## BRIEF
With the images removed, return every line below exactly as it reads.

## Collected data
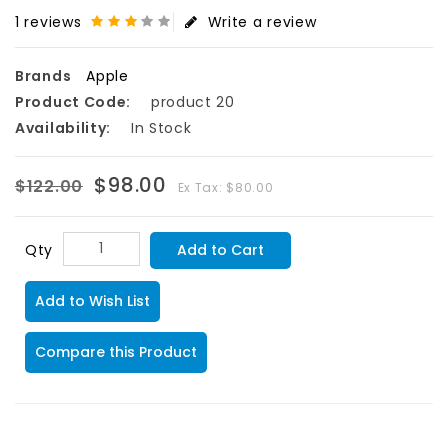
1 reviews
Write a review
Brands
Apple
Product Code:
product 20
Availability:
In Stock
$98.00
$122.00
Ex Tax: $80.00
Add to Cart
Qty
Add to Wish List
Compare this Product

## RESPONSE TO THIS TASK
1 reviews
Write a review
Brands
Apple
Product Code:
product 20
Availability:
In Stock
$98.00
$122.00
Ex Tax: $80.00
Add to Cart
Qty
Add to Wish List
Compare this Product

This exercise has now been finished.